§ Problem requirements
Lines where the string "Northern" appears are to be copied from the entries below.

§ Dataset content
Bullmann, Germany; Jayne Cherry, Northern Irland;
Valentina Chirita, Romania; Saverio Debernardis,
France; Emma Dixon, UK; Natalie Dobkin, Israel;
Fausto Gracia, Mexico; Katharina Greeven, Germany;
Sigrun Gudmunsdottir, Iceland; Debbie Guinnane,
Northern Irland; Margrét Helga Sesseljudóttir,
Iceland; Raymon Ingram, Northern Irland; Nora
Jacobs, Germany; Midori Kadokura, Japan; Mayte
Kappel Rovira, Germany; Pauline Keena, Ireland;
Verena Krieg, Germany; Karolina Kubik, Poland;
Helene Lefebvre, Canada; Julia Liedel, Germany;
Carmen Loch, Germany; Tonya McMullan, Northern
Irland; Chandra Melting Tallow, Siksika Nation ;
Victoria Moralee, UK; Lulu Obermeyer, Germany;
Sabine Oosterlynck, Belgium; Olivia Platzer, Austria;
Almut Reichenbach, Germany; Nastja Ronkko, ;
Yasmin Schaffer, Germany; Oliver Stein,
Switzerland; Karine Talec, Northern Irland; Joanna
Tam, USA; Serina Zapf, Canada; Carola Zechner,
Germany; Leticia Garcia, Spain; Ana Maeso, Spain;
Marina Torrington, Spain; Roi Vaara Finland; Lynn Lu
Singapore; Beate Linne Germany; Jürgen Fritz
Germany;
---
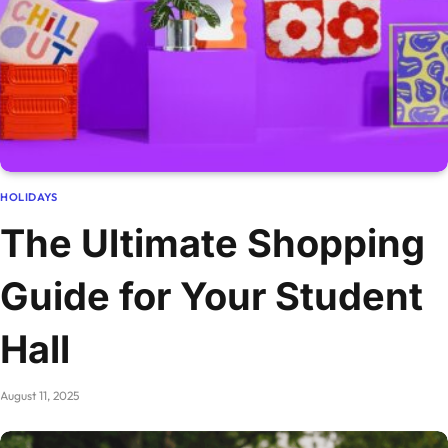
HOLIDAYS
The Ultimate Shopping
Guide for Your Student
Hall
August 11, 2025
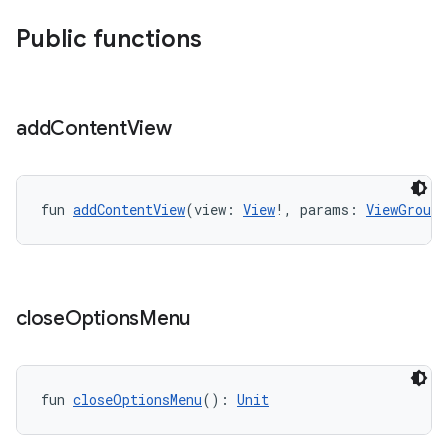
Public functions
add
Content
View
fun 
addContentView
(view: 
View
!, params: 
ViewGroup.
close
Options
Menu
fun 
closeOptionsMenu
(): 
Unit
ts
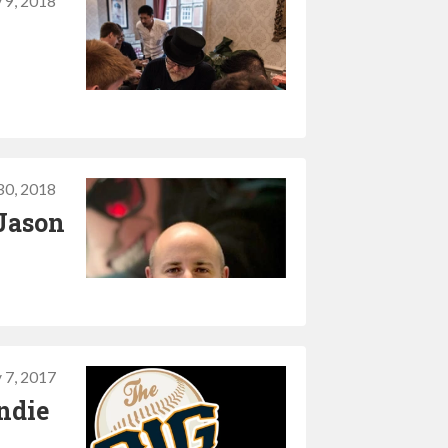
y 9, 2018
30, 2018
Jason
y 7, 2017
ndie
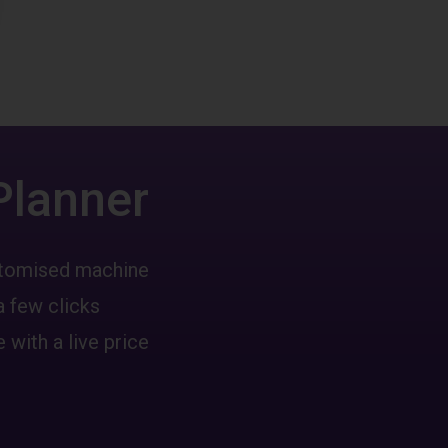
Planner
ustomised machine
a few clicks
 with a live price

§ Response for this exercise
Bullmann, Germany; Jayne Cherry, Northern Irland;
Northern Irland; Margrét Helga Sesseljudóttir,
Iceland; Raymon Ingram, Northern Irland; Nora
Carmen Loch, Germany; Tonya McMullan, Northern
Switzerland; Karine Talec, Northern Irland; Joanna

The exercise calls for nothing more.